WHAT THE TASK REQUIRES
Each record needs to be transcribed word for word, though without its pictures.

DATASET CONTENT

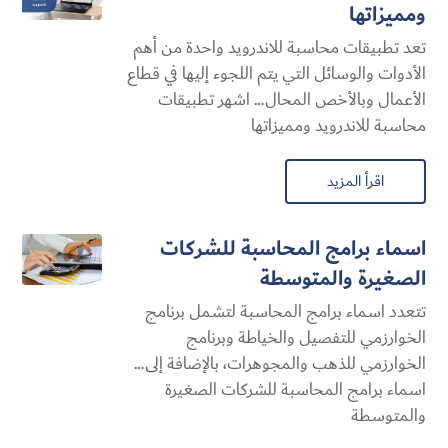
ومميزاتها
تعد تطبيقات محاسبة للاندرويد واحدة من أهم
الأدوات والوسائل التي يتم اللجوء إليها في قطاع
الأعمال وبالأخص المحال... اشهر تطبيقات
محاسبة للاندرويد ومميزاتها
اقرأ المزيد
اسماء برامج المحاسبة للشركات
الصغيرة والمتوسطة
تتعدد اسماء برامج المحاسبة لتشمل برنامج
الخوارزمي للتفصيل والخياطة وبرنامج
الخوارزمي للذهب والمجوهرات، بالإضافة إلى...
اسماء برامج المحاسبة للشركات الصغيرة
والمتوسطة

COMPLETED TASK
ومميزاتها
تعد تطبيقات محاسبة للاندرويد واحدة من أهم
الأدوات والوسائل التي يتم اللجوء إليها في قطاع
الأعمال وبالأخص المحال... اشهر تطبيقات
محاسبة للاندرويد ومميزاتها
اقرأ المزيد
اسماء برامج المحاسبة للشركات
الصغيرة والمتوسطة
تتعدد اسماء برامج المحاسبة لتشمل برنامج
الخوارزمي للتفصيل والخياطة وبرنامج
الخوارزمي للذهب والمجوهرات، بالإضافة إلى...
اسماء برامج المحاسبة للشركات الصغيرة
والمتوسطة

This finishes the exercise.